Dependence takes the form of humility, which takes the form of a servant. Humility, and being like a servant, is not thinking little of ourselves, but counting others as more important than us (Romans 12:3; Phil. 2:1-11). Dependence involves being honest before God, honest with ourselves, and honest with others.
How can we cultivate humility and daily dependence? John Stott gives some solid advice:
“Thank God, often and always…. Thank God, carefully and wonderfully for your continuing privileges. . . . Thankfulness is a soil in which pride does not easily grow.
Take care about the confession of your sins. Be sure to criticize yourself in God’s presence: that is your self-examination. Put yourself under the divine criticism: that is your confession. . . .
Be ready to accept humiliations. They can hurt terribly, but they help you to be humble. There can be the bigger humiliations. . . . All these can be so many chances to be a little nearer to our humble and crucified Lord. . . .
Do not worry about status. . . . There is only one status that our Lord bids us to be concerned with, and that is the status of proximity to Himself. . . .
Use your sense of humor. Laugh about things, laugh at the absurdities of life, laugh about yourself, and about your own absurdity. We are all of us infinitesimally small and ludicrous creatures within God’s universe.
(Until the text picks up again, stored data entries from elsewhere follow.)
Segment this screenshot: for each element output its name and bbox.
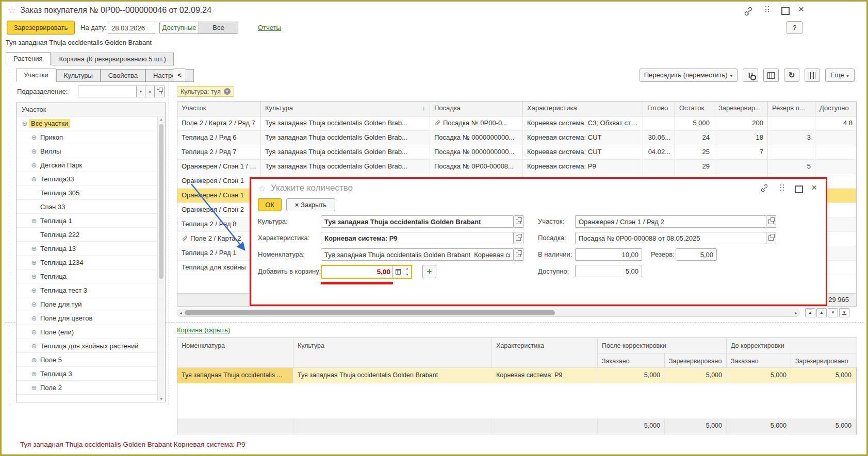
expand-icon[interactable]: ⊕ [30, 384, 38, 392]
dialog-favorite-star-icon[interactable]: ☆ [258, 183, 266, 193]
cart-col-culture[interactable]: Культура [293, 338, 492, 368]
scroll-down-icon[interactable]: ▼ [158, 397, 165, 401]
expand-icon[interactable]: ⊕ [30, 314, 38, 322]
tree-item[interactable]: ⊕Теплица 3 [17, 367, 165, 381]
column-header[interactable]: Посадка [430, 102, 523, 116]
expand-icon[interactable]: ⊕ [30, 133, 38, 141]
planting-field[interactable] [575, 232, 766, 244]
expand-icon[interactable]: ⊕ [30, 342, 38, 350]
plants-table-row[interactable]: Оранжерея / Спэн 1 / Ряд 1Туя западная T… [177, 160, 856, 174]
characteristic-open-icon[interactable] [514, 232, 523, 244]
cart-col-characteristic[interactable]: Характеристика [492, 338, 598, 368]
column-header[interactable]: Зарезервир... [714, 102, 768, 116]
dialog-maximize-icon[interactable] [795, 185, 803, 195]
cart-group-after[interactable]: После корректировки [598, 338, 727, 353]
dialog-more-menu-icon[interactable] [780, 184, 784, 193]
step-up-icon[interactable]: ▲ [403, 266, 411, 272]
tree-item[interactable]: ⊕Теплица [17, 269, 165, 283]
plants-hscrollbar[interactable]: ◄ ► [177, 309, 800, 317]
plot-open-icon[interactable] [766, 215, 776, 228]
cart-row-reserved-after[interactable]: 5,000 [665, 368, 727, 383]
subdivision-dropdown-icon[interactable]: ▼ [136, 86, 145, 97]
left-splitter[interactable] [9, 69, 9, 404]
go-last-button[interactable]: ▼ [839, 308, 849, 317]
column-header[interactable]: Культура↓ [261, 102, 430, 116]
go-first-button[interactable]: ▲ [805, 308, 815, 317]
collapse-icon[interactable]: ⊖ [21, 120, 29, 127]
column-header[interactable]: Доступно [815, 102, 857, 116]
column-header[interactable]: Участок [177, 102, 261, 116]
tree-item[interactable]: ⊕Теплица тест 3 [17, 283, 165, 297]
tree-item[interactable]: ⊕Поле для цветов [17, 311, 165, 325]
dialog-close-icon[interactable]: × [811, 184, 817, 191]
expand-icon[interactable]: ⊕ [30, 328, 38, 336]
expand-icon[interactable]: ⊕ [30, 217, 38, 225]
cart-toggle-link[interactable]: Корзина (скрыть) [177, 326, 230, 334]
expand-icon[interactable]: ⊕ [30, 245, 38, 252]
subdivision-clear-icon[interactable]: × [145, 86, 155, 97]
plants-table-row[interactable]: Теплица 2 / Ряд 7Туя западная Thuja occi… [177, 145, 856, 160]
cart-row-culture[interactable]: Туя западная Thuja occidentalis Golden B… [293, 368, 492, 383]
subdivision-open-icon[interactable] [155, 86, 165, 97]
tab-properties[interactable]: Свойства [101, 69, 145, 82]
tab-cultures[interactable]: Культуры [56, 69, 101, 82]
tree-item[interactable]: ⊕Теплица для хвойных растений [17, 339, 165, 353]
panel-splitter[interactable] [169, 69, 169, 404]
back-button[interactable]: < [173, 69, 186, 82]
expand-icon[interactable]: ⊕ [30, 370, 38, 378]
expand-icon[interactable]: ⊕ [30, 259, 38, 266]
toggle-all[interactable]: Все [199, 22, 238, 33]
tree-item[interactable]: ⊕Поле (ели) [17, 325, 165, 339]
cart-row-ordered-before[interactable]: 5,000 [727, 368, 791, 383]
subdivision-input[interactable] [78, 86, 137, 97]
quantity-input[interactable] [322, 266, 392, 278]
dialog-copy-link-icon[interactable] [760, 184, 769, 194]
tree-item[interactable]: Теплица 222 [17, 228, 165, 242]
favorite-star-icon[interactable]: ☆ [8, 5, 15, 16]
tree-item[interactable]: ⊕Поле 5 [17, 353, 165, 367]
tree-item[interactable]: ⊕Поле 2 [17, 381, 165, 395]
column-header[interactable]: Остаток [675, 102, 714, 116]
transplant-button[interactable]: Пересадить (переместить) ▼ [640, 69, 738, 82]
more-menu-icon[interactable] [765, 6, 769, 15]
cart-row-ordered-after[interactable]: 5,000 [598, 368, 665, 383]
cart-group-before[interactable]: До корректировки [727, 338, 857, 353]
tree-item[interactable]: ⊕Теплица33 [17, 172, 165, 186]
characteristic-field[interactable] [321, 232, 514, 244]
plants-table-row[interactable]: Теплица 2 / Ряд 6Туя западная Thuja occi… [177, 131, 856, 145]
date-input[interactable] [108, 22, 155, 34]
scroll-up-icon[interactable]: ▲ [158, 117, 165, 121]
step-down-icon[interactable]: ▼ [403, 272, 411, 278]
expand-icon[interactable]: ⊕ [30, 175, 38, 183]
expand-icon[interactable]: ⊕ [30, 286, 38, 294]
expand-icon[interactable]: ⊕ [30, 273, 38, 280]
barcode-search-button[interactable] [743, 69, 758, 82]
tab-cart[interactable]: Корзина (К резервированию 5 шт.) [52, 53, 174, 65]
reserve-button[interactable]: Зарезервировать [7, 21, 75, 35]
reserve-field[interactable] [676, 248, 717, 261]
copy-link-icon[interactable] [743, 7, 754, 18]
ok-button[interactable]: ОК [258, 198, 282, 211]
tab-settings[interactable]: Настройки [145, 69, 194, 82]
cart-row-reserved-before[interactable]: 5,000 [791, 368, 856, 383]
go-up-button[interactable]: ▲ [816, 308, 827, 317]
cart-row-characteristic[interactable]: Корневая система: Р9 [492, 368, 598, 383]
maximize-icon[interactable] [781, 7, 790, 16]
chip-close-icon[interactable]: × [224, 88, 231, 95]
tree-item[interactable]: ⊖Все участки [17, 116, 165, 130]
nomenclature-field[interactable] [321, 248, 514, 261]
tree-item[interactable]: Теплица 305 [17, 186, 165, 200]
column-header[interactable]: Резерв п... [768, 102, 815, 116]
tree-item[interactable]: ⊕Теплица 13 [17, 242, 165, 256]
expand-icon[interactable]: ⊕ [30, 356, 38, 364]
scroll-left-icon[interactable]: ◄ [179, 311, 183, 315]
tree-item[interactable]: ⊕Поле для туй [17, 297, 165, 311]
more-button[interactable]: Еще ▼ [825, 69, 855, 82]
tree-item[interactable]: ⊕Виллы [17, 144, 165, 158]
calculator-button[interactable] [392, 266, 403, 278]
culture-filter-chip[interactable]: Культура: туя × [177, 86, 234, 97]
close-icon[interactable]: × [798, 6, 804, 13]
go-down-button[interactable]: ▼ [828, 308, 838, 317]
tree-item[interactable]: ⊕Детский Парк [17, 158, 165, 172]
tree-item[interactable]: ⊕Теплица 1234 [17, 256, 165, 269]
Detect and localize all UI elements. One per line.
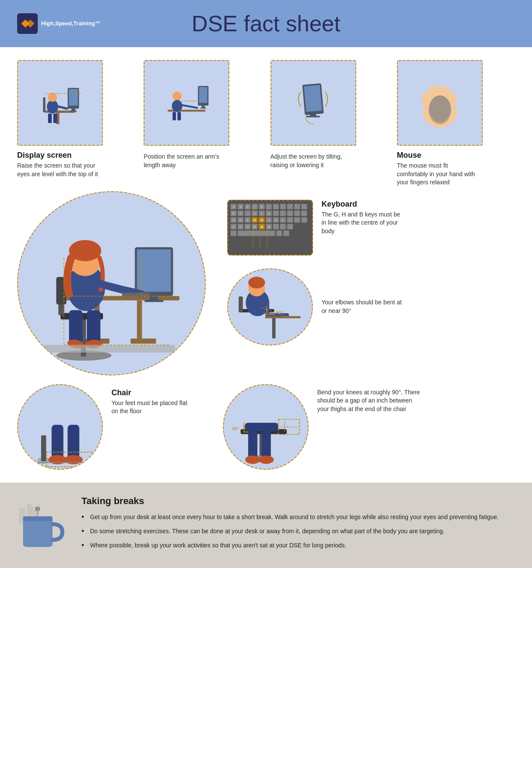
svg-rect-140: [283, 231, 289, 236]
svg-rect-92: [273, 210, 279, 216]
svg-text:F: F: [247, 219, 249, 222]
svg-rect-181: [23, 517, 53, 547]
position-screen-svg: [149, 65, 224, 141]
svg-text:90°: 90°: [232, 426, 239, 431]
svg-rect-31: [307, 116, 320, 117]
breaks-title: Taking breaks: [81, 496, 515, 507]
svg-rect-94: [287, 210, 293, 216]
svg-point-175: [258, 455, 274, 464]
svg-rect-76: [273, 204, 279, 210]
svg-rect-12: [53, 114, 57, 123]
elbow-svg: 90°: [228, 269, 312, 345]
position-screen-circle: [144, 60, 229, 146]
svg-rect-138: [237, 231, 275, 236]
svg-rect-78: [287, 204, 293, 210]
svg-text:O: O: [268, 212, 270, 215]
top-row: Display screen Raise the screen so that …: [17, 60, 515, 187]
svg-text:H: H: [261, 219, 263, 222]
svg-rect-130: [287, 224, 293, 229]
keyboard-desc: The G, H and B keys must be in line with…: [322, 210, 403, 236]
svg-rect-158: [41, 435, 46, 461]
breaks-content: Taking breaks Get up from your desk at l…: [81, 496, 515, 555]
svg-rect-46: [131, 339, 156, 344]
mouse-circle: [397, 60, 483, 146]
chair-title: Chair: [111, 388, 193, 397]
svg-point-9: [48, 93, 57, 102]
svg-text:G: G: [254, 219, 256, 222]
main-figure-svg: [18, 192, 205, 375]
svg-point-21: [173, 92, 182, 101]
svg-rect-137: [231, 231, 237, 236]
svg-rect-17: [199, 87, 207, 103]
svg-text:B: B: [254, 225, 256, 228]
svg-text:T: T: [240, 212, 241, 215]
svg-rect-95: [294, 210, 300, 216]
svg-rect-111: [287, 217, 293, 223]
svg-text:D: D: [240, 219, 242, 222]
svg-text:K: K: [275, 219, 277, 222]
svg-text:Y: Y: [246, 212, 249, 215]
breaks-section: Taking breaks Get up from your desk at l…: [0, 483, 532, 568]
svg-rect-160: [68, 425, 79, 458]
mouse-item: Mouse The mouse must fit comfortably in …: [397, 60, 515, 187]
main-figure-circle: [17, 191, 206, 375]
svg-text:N: N: [261, 225, 263, 228]
display-screen-svg: [22, 65, 98, 141]
right-info: 4 5 6 7 8: [227, 191, 515, 345]
chair-circle: [17, 384, 103, 470]
chair-right: 90° Bend your knees at roughly 90°. Ther…: [223, 384, 424, 470]
chair-text: Chair Your feet must be placed flat on t…: [111, 384, 193, 416]
logo-area: High,Speed,Training™: [17, 13, 101, 34]
adjust-screen-item: Adjust the screen by tilting, raising or…: [271, 60, 388, 169]
breaks-list: Get up from your desk at least once ever…: [81, 513, 515, 550]
mouse-desc: The mouse must fit comfortably in your h…: [397, 162, 478, 187]
svg-text:J: J: [268, 219, 269, 222]
mug-svg: [17, 496, 64, 551]
mouse-title: Mouse: [397, 151, 421, 160]
svg-rect-128: [273, 224, 279, 229]
break-item-3: Where possible, break up your work activ…: [81, 541, 515, 550]
svg-rect-19: [201, 108, 206, 109]
svg-point-15: [149, 65, 224, 141]
knee-desc: Bend your knees at roughly 90°. There sh…: [317, 384, 424, 414]
svg-rect-139: [277, 231, 283, 236]
svg-text:8: 8: [261, 205, 263, 208]
svg-text:4: 4: [233, 205, 234, 208]
svg-text:V: V: [246, 225, 249, 228]
svg-rect-25: [177, 112, 181, 120]
keyboard-section: 4 5 6 7 8: [227, 200, 515, 255]
svg-text:S: S: [232, 219, 234, 222]
elbow-desc: Your elbows should be bent at or near 90…: [322, 298, 403, 315]
main-figure-area: [17, 191, 214, 375]
knee-svg: 90°: [224, 385, 308, 469]
svg-text:C: C: [240, 225, 242, 228]
svg-text:R: R: [232, 212, 234, 215]
svg-rect-59: [69, 310, 83, 344]
svg-rect-184: [35, 507, 40, 511]
svg-text:U: U: [254, 212, 256, 215]
mouse-svg: [402, 65, 478, 141]
svg-rect-154: [265, 316, 301, 318]
page-title: DSE fact sheet: [192, 11, 340, 36]
svg-rect-129: [280, 224, 286, 229]
header: High,Speed,Training™ DSE fact sheet: [0, 0, 532, 47]
chair-desc: Your feet must be placed flat on the flo…: [111, 399, 193, 416]
svg-text:X: X: [232, 225, 234, 228]
svg-rect-18: [202, 105, 205, 107]
break-item-2: Do some stretching exercises. These can …: [81, 527, 515, 536]
svg-rect-96: [301, 210, 307, 216]
svg-rect-112: [294, 217, 300, 223]
position-screen-item: Position the screen an arm's length away: [144, 60, 261, 169]
middle-section: 4 5 6 7 8: [17, 191, 515, 375]
svg-rect-5: [69, 89, 78, 105]
svg-text:6: 6: [247, 205, 249, 208]
bottom-row: Chair Your feet must be placed flat on t…: [17, 384, 515, 470]
keyboard-svg: 4 5 6 7 8: [228, 201, 312, 255]
svg-rect-75: [266, 204, 272, 210]
svg-rect-13: [43, 97, 45, 112]
knee-circle: 90°: [223, 384, 309, 470]
svg-rect-29: [304, 85, 322, 112]
svg-rect-48: [137, 249, 171, 292]
display-screen-circle: [17, 60, 103, 146]
svg-rect-24: [173, 112, 176, 120]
You have to be serious, but never be solemn, because if you are solemn about anything, there is the risk of becoming solemn about yourself.”
—John Stott, The Radical Disciple: some neglected aspects of our calling, page 106, ch. 7, “Dependence,” quoting Michael Ramsey (former archbishop of Canterbury) in “Divine Humility,” ch. 11 in The Christian Priest Today, rev. ed. (London: SPCK, 1985), pp. 79-91.